- DATASET EXCERPTS:

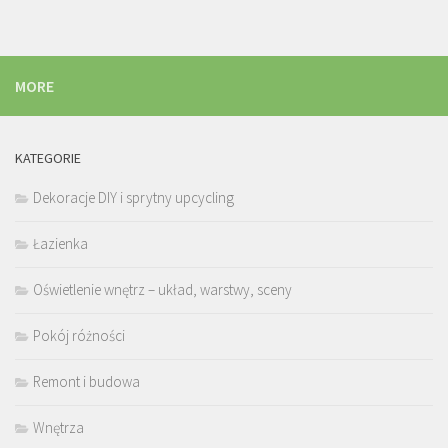
MORE
KATEGORIE
Dekoracje DIY i sprytny upcycling
Łazienka
Oświetlenie wnętrz – układ, warstwy, sceny
Pokój różności
Remont i budowa
Wnętrza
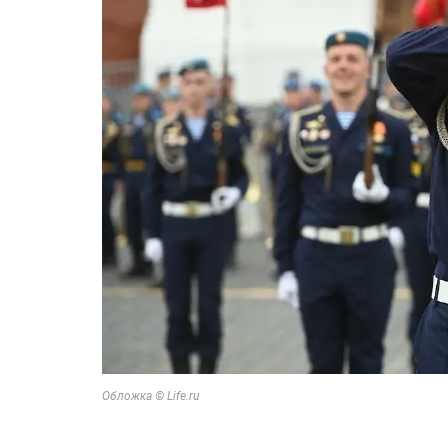
Обложка © Life.ru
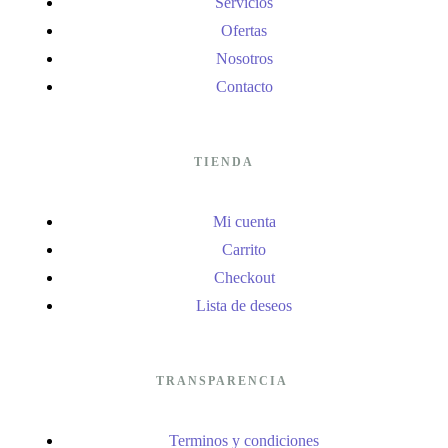
Servicios
Ofertas
Nosotros
Contacto
TIENDA
Mi cuenta
Carrito
Checkout
Lista de deseos
TRANSPARENCIA
Terminos y condiciones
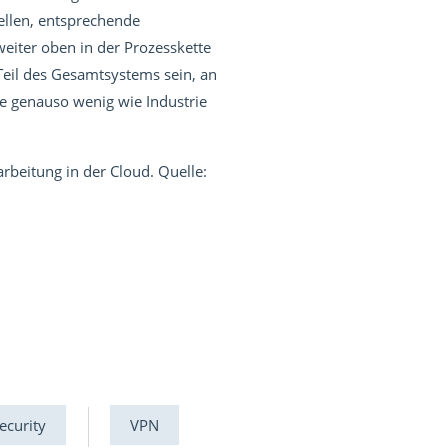
ellen, entsprechende
eiter oben in der Prozesskette
Teil des Gesamtsystems sein, an
ge genauso wenig wie Industrie
rbeitung in der Cloud. Quelle:
Security
VPN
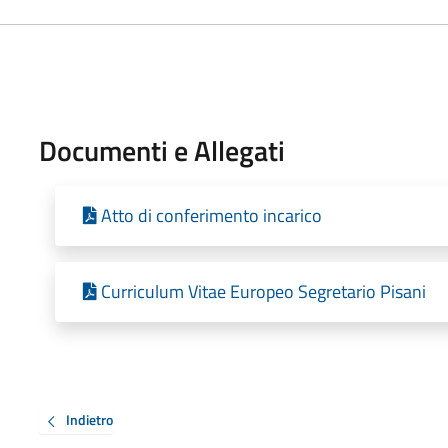
Documenti e Allegati
Atto di conferimento incarico
Curriculum Vitae Europeo Segretario Pisani
Indietro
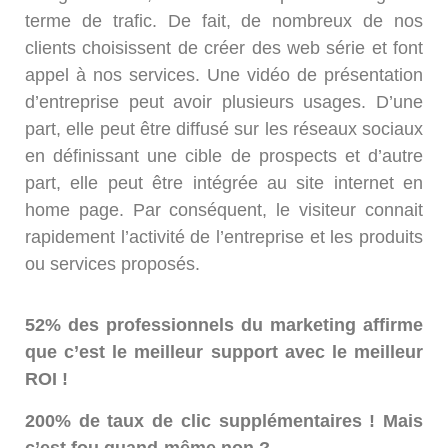
terme de trafic. De fait, de nombreux de nos
clients choisissent de créer des web série et font
appel à nos services. Une vidéo de présentation
d’entreprise peut avoir plusieurs usages. D’une
part, elle peut être diffusé sur les réseaux sociaux
en définissant une cible de prospects et d’autre
part, elle peut être intégrée au site internet en
home page. Par conséquent, le visiteur connait
rapidement l’activité de l’entreprise et les produits
ou services proposés.
52% des professionnels du marketing affirme
que c’est le meilleur support avec le meilleur
ROI !
200% de taux de clic supplémentaires ! Mais
c’est fou quand-même non ?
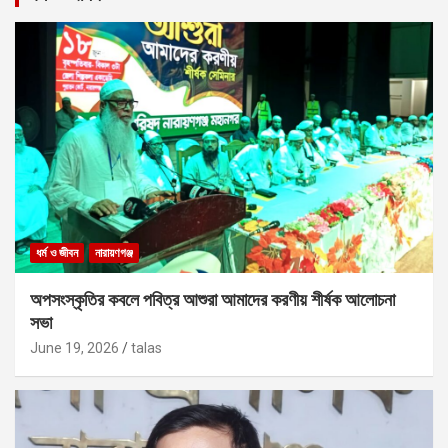
ধর্ম ও জীবন
নারায়ণগঞ্জ
অপসংস্কৃতির কবলে পবিত্র আশুরা আমাদের করণীয় শীর্ষক আলোচনা
সভা
June 19, 2026
talas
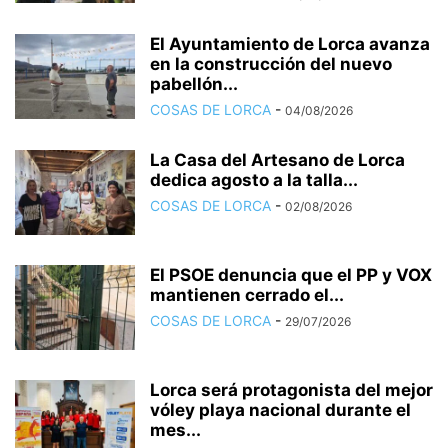
El Ayuntamiento de Lorca avanza
en la construcción del nuevo
pabellón...
COSAS DE LORCA
-
04/08/2026
La Casa del Artesano de Lorca
dedica agosto a la talla...
COSAS DE LORCA
-
02/08/2026
El PSOE denuncia que el PP y VOX
mantienen cerrado el...
COSAS DE LORCA
-
29/07/2026
Lorca será protagonista del mejor
vóley playa nacional durante el
mes...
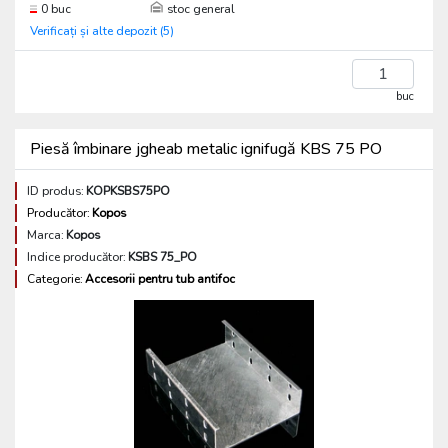
0 buc
stoc general
Verificați și alte depozit (5)
buc
Piesă îmbinare jgheab metalic ignifugă KBS 75 PO
ID produs:
KOPKSBS75PO
Producător:
Kopos
Marca:
Kopos
Indice producător:
KSBS 75_PO
Categorie:
Accesorii pentru tub antifoc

- ABOUT THIS EXERCISE:
In the records above, find the line with "ellen, entsprechende" and the line with "Curriculum Vitae Europeo Segretario Pisani", then restate word for word only those two lines and all lines between, omitting pictures.

- SOLUTION:
ellen, entsprechende
eiter oben in der Prozesskette
Teil des Gesamtsystems sein, an
ge genauso wenig wie Industrie
rbeitung in der Cloud. Quelle:
Security
VPN
Documenti e Allegati
Atto di conferimento incarico
Curriculum Vitae Europeo Segretario Pisani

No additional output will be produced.